Three Sentenced For Their Roles In A $4.5 Million Conspiracy
Jacksonville, FL – United States District Judge Brian Davis today sentenced Justin Pennington (30, St. John’s County), Marcelene M. Keesbury (54, Ft. Wayne, Indiana), and Charles M. French (50, Ft. Wayne, Indiana) for their roles in a multi-million dollar conspiracy. Pennington was sentenced to five years and five months in federal prison and ordered to pay $4,075,000 in restitution. Keesbury and French were both sentenced to three years and five months’ imprisonment and were also ordered to pay $4,075,000 in restitution. A federal jury found Pennington guilty in April 2017. Keesbury and French pleaded guilty in October 2016.
According to evidence presented at trial, while Pennington was employed as an Information Technology Director at The Wholesale House, an Ohio-based company with offices in Jacksonville, he and his co-conspirators created a fraudulent company, 3 Kings, LLC. 3 Kings was incorporated in Delaware in an attempt to conceal the identity of the owners who purchased products from The Wholesale House at or near cost and then resold those products to consumers and retailers. Unbeknownst to the owners of The Wholesale House, 3 Kings illegally competed with The Wholesale House’s customers and thereby caused significant financial difficulties for the company’s legitimate customers. In all, 3 Kings purchased nearly $40 million of products from The Wholesale House and never paid the entirety of its bills owed to them. Instead, Pennington and his co-conspirators spent tens of thousands of dollars themselves, with Pennington incurring credit card balances of up to $100,000 per month, while owing his employer millions of dollars.

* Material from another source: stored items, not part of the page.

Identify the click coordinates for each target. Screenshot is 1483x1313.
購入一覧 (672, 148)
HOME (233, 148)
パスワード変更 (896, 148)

During the trial, Pennington’s co-conspirators testified that he was the mastermind of the scheme, created detailed proposals, named the corporation, incorporated the company, and controlled the corporation’s bank accounts. Further, The Wholesale House owners testified that they had personally infused more than $7 million into the company to ensure its survival and to protect the jobs of the company’s more than 60 employees.
"The subjects in this case developed a sophisticated scheme to deceive a local business owner using a competing business," said Charles P. Spencer, Special Agent in Charge of the FBI Jacksonville Division. "Incidents of fraud, like this, are not victimless crimes. The FBI is dedicated to working closely with government and private entities to track down and stop scams in an effort to protect the business community."
This case was investigated by the Federal Bureau of Investigation. It was prosecuted by Special Assistant United States Attorney Mark Devereaux.